Excerpted data below:
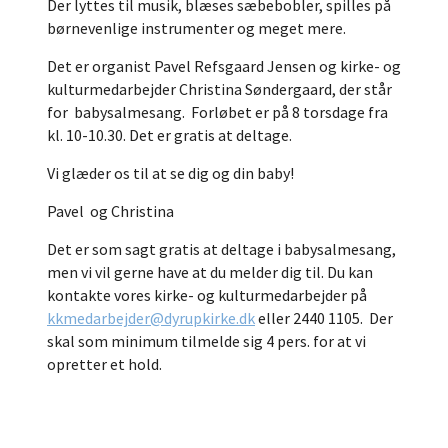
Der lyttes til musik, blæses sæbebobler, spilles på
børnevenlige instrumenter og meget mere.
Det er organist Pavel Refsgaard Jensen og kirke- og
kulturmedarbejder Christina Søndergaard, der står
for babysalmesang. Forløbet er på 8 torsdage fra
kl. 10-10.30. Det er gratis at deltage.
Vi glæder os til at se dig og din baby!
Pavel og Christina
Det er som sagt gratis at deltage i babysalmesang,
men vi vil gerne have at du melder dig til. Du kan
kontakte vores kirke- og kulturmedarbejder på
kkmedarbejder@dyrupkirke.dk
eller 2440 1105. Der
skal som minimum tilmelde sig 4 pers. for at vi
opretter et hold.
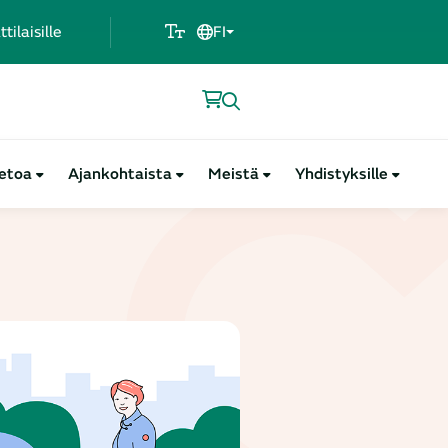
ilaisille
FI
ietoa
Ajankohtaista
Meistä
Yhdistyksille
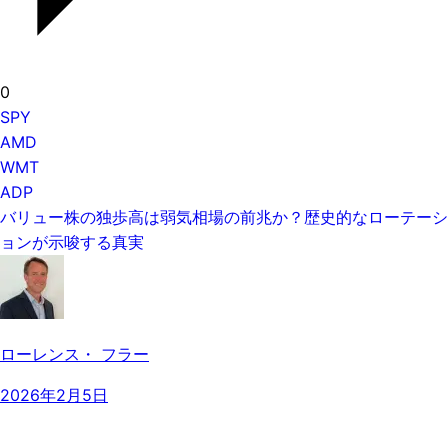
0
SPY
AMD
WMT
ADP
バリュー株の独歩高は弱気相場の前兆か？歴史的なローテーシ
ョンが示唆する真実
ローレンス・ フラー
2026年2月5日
End of Excerpted data.
Excerpted data below:
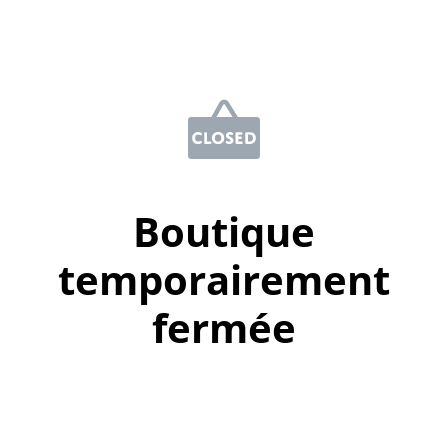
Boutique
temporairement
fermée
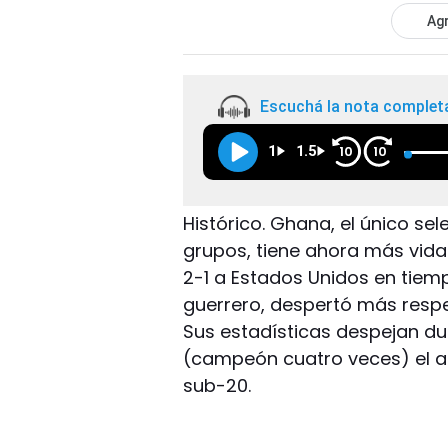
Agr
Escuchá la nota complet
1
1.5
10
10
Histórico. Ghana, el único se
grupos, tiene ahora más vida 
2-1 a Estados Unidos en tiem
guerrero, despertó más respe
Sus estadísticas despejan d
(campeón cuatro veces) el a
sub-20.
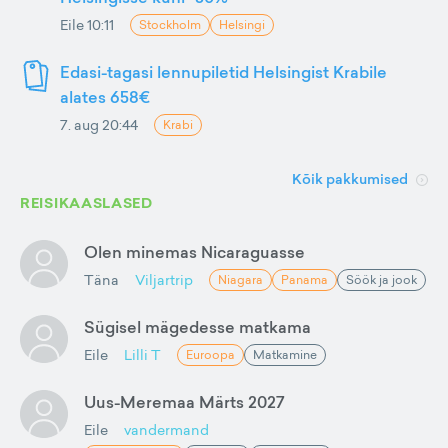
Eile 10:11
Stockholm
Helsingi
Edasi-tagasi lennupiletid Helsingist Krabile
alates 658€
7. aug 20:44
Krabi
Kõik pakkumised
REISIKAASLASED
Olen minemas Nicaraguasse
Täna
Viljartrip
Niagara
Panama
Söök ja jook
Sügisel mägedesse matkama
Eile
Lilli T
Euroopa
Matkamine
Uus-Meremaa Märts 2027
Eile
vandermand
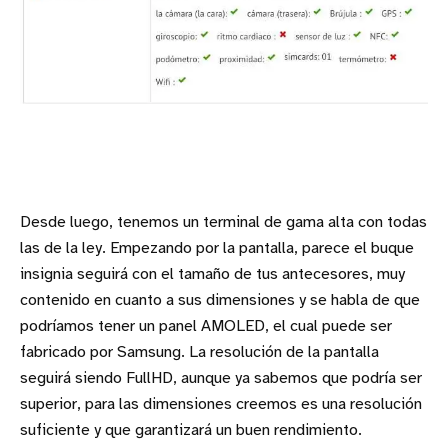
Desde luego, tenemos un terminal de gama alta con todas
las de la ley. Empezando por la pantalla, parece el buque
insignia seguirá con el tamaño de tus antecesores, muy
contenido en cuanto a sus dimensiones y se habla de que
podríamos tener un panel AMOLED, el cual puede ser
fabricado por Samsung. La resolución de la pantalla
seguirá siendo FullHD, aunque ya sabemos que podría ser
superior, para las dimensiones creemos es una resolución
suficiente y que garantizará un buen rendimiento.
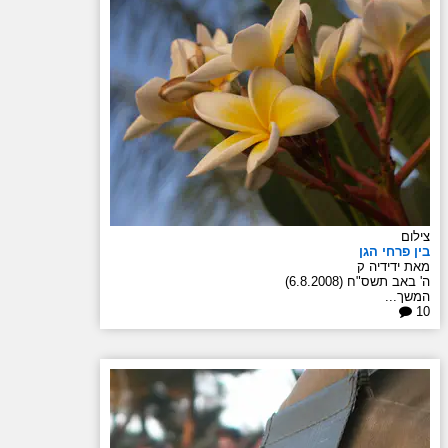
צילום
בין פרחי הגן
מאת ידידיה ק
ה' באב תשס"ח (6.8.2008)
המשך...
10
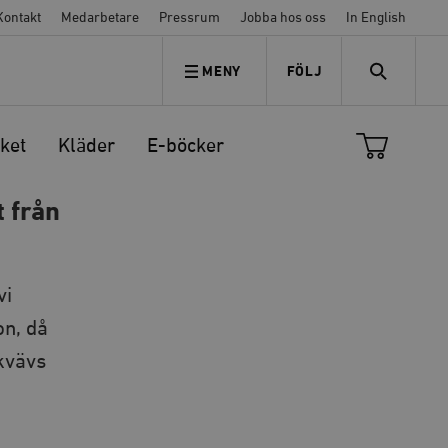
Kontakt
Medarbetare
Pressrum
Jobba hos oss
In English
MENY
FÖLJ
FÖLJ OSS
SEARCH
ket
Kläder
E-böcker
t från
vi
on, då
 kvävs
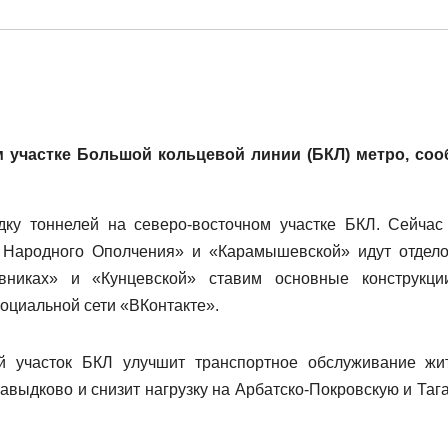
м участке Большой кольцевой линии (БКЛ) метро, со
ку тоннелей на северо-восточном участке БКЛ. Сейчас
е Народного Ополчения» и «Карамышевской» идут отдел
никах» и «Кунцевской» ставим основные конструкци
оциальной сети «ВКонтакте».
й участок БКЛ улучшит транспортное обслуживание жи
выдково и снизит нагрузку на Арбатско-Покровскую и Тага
End of Excerpted data.
◆ Prompt: Once the line with "Edasi-tagasi lennupiletid Helsingist Krabile" is found in the data above, reproduce it and each line after it exactly, through the line with "insignia seguirá con". Omit the pictures.

◆ Completed task:
Edasi-tagasi lennupiletid Helsingist Krabile
alates 658€
7. aug 20:44
Krabi
Kõik pakkumised
REISIKAASLASED
Olen minemas Nicaraguasse
Täna
Viljartrip
Niagara
Panama
Söök ja jook
Sügisel mägedesse matkama
Eile
Lilli T
Euroopa
Matkamine
Uus-Meremaa Märts 2027
Eile
vandermand
Desde luego, tenemos un terminal de gama alta con todas
las de la ley. Empezando por la pantalla, parece el buque
insignia seguirá con el tamaño de tus antecesores, muy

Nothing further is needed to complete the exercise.